# THE PROBLEM
Only the lines from the one containing "ad any comments on the" through the end of the listing are to be transcribed, exactly and with both ends included.

# SUPPLIED DATA
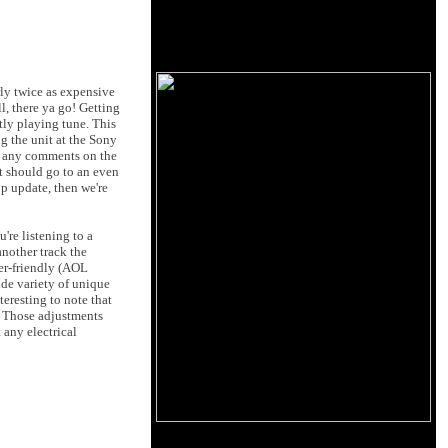
ly twice as expensive
l, there ya go! Getting
tly playing tune. This
ng the unit at the Sony
ad any comments on the
it should go to an even
pp update, then we're
re listening to a
another track the
ser-friendly (AOL
ide variety of unique
teresting to note that
g. Those adjustments
 any electrical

# SOLVED PROBLEM
ad any comments on the
it should go to an even
pp update, then we're
re listening to a
another track the
ser-friendly (AOL
ide variety of unique
teresting to note that
g. Those adjustments
 any electrical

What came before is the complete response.